L15

Today: better/shorter code techniques, boolean precedence

Note: we looked at keyboard shortcuts today for fun - see the Keyboard Shortcuts chapter

PEP8 Style Guide - Revisit Missing Pieces

Look at Style1 PEP8 page, mention a few things we skipped or did very briefly earlier.

1. Prefer the specific "not-equal" operators:

Write it this way: a != b

Not this way: not a == b

Likewise

Prefer this way a not in b

Not this way: not a in b

2. Do not write == True or == False

Not this way

# NO not this way
if a == True:
    do_something

This way

# YES this way
if a:
   do_something()

Inline Comments `#`

Use comments to fill in information that is useful or interesting and not clear from the code itself. These are not needed too often, as frequently the code is readable enough on its own (with good function and variable names).

1. Avoid repeating what the code says. Don't do this:

    i = i + 1   # Add 1 to i

2. Could mention what a line accomplishes - not so obvious sometimes - fill in the motivated goal:

    # Increase i to the next multiple of 10
    i = 10 * (i // 10 + 1)

3. Could mention the goal of a few lines, kind of framing what goal the next 8 lines accomplish. Can also use blank lines to separate logical stages from each other.

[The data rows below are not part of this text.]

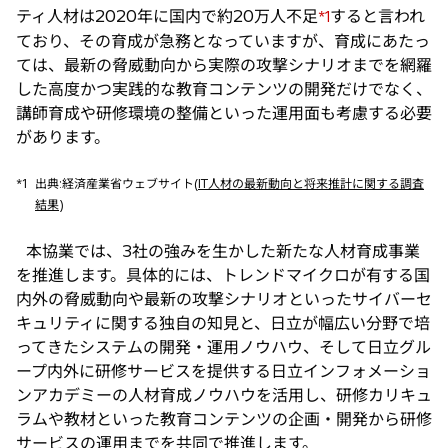
ティ人材は2020年に国内で約20万人不足
すると言われ
*1
ており、その育成が急務となっていますが、育成にあたっ
ては、最新の脅威動向から実際の攻撃シナリオまでを網羅
した高度かつ実践的な教育コンテンツの開発だけでなく、
講師育成や研修環境の整備といった運用面も考慮する必要
があります。
*1
出典:経済産業省ウェブサイト(
IT人材の最新動向と将来推計に関する調査
結果
)
本協業では、3社の強みを生かした新たな人材育成事業
を推進します。具体的には、トレンドマイクロが有する国
内外の脅威動向や最新の攻撃シナリオといったサイバーセ
キュリティに関する独自の知見と、日立が幅広い分野で培
ってきたシステムの開発・運用ノウハウ、そして日立グル
ープ内外に研修サービスを提供する日立インフォメーショ
ンアカデミーの人材育成ノウハウを活用し、研修カリキュ
ラムや教材といった教育コンテンツの企画・開発から研修
サービスの運用までを共同で推進します。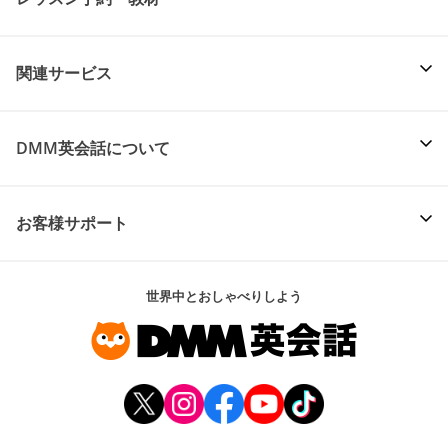
関連サービス
DMM英会話について
お客様サポート
世界中とおしゃべりしよう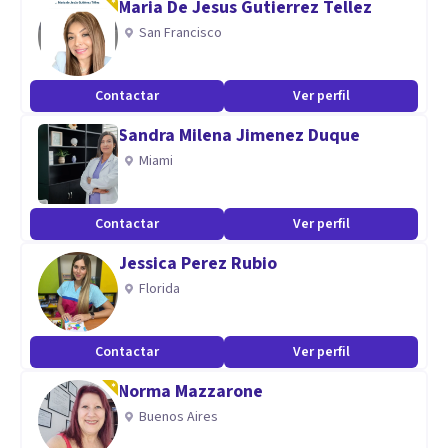
Maria De Jesus Gutierrez Tellez
entrenamiento en diversas técnicas dirigidas a
San Francisco
potencializar las habilidades sociales, y fortalecer la
capacidad de adaptación y de afrontamiento, en entornos
Contactar
Ver perfil
familiares, laborales y sociales.
Sandra Milena Jimenez Duque
Miami
Con una concepción de bienestar multidimensional, en mi
espacio terapéutico integro algunos conceptos filosóficos
Contactar
Ver perfil
japoneses: WABI SABI, IKIGAI, KAIZEN, y SHINRIN YOKU.
Jessica Perez Rubio
Florida
Mis servicios están disponibles en línea para Colombianos y
todos los hispanohablantes residentes en cualquier país del
mundo.
Contactar
Ver perfil
Norma Mazzarone
Especialidad
Buenos Aires
Psicología Clínica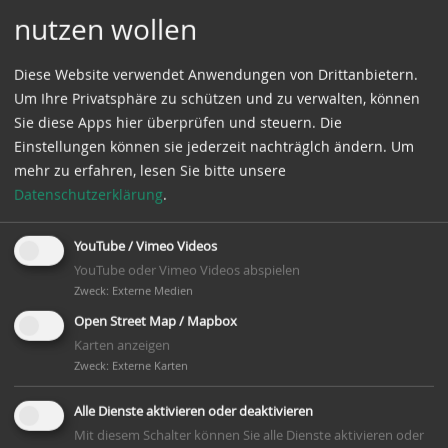
nutzen wollen
Diese Website verwendet Anwendungen von Drittanbietern.
Um Ihre Privatsphäre zu schützen und zu verwalten, können
Sie diese Apps hier überprüfen und steuern. Die
Einstellungen können sie jederzeit nachträglch ändern.
Um
mehr zu erfahren, lesen Sie bitte unsere
Datenschutzerklärung
.
YouTube / Vimeo Videos
YouTube oder Vimeo Videos abspielen
Zweck
:
Externe Medien
Open Street Map / Mapbox
Karten anzeigen
Zweck
:
Externe Karten
Alle Dienste aktivieren oder deaktivieren
Mit diesem Schalter können Sie alle Dienste aktivieren oder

    # Now figure out where the email address ends
    end = at + 1
    while end < len(s) and ....
        ...

Is None Rule PEP8

Say we have a word variable. The following if-statement will work perfectly for CS106A, and you probably wrote it that way before, and it's fine and we will never mark off for it.

if word == None:             # Works fine, not PEP8
    print('Nada')

However, there is a rule in PEP8 that comparisons to the value None should be written with the is operator. This is an awkward rule, but you may have noticed PyCharm complaining about the above form, so you can write it as follows and it works correctly and is PEP8:

if word is None:             # PEP8 "is None" form
    print('Nada')


if word is not None:         # or PEP8 "is not None"
    print('Not Nada')

Very important limitation:

The is operator is different from == for most non-None values like strings and ints and lists. Therefore: never use the is operator for values other than None.

Only use is with None as above. If you use it with other values, it will lead to horrible, terrible bugs.

There's a longer explanation about this awkward "is" rule in the guide page above.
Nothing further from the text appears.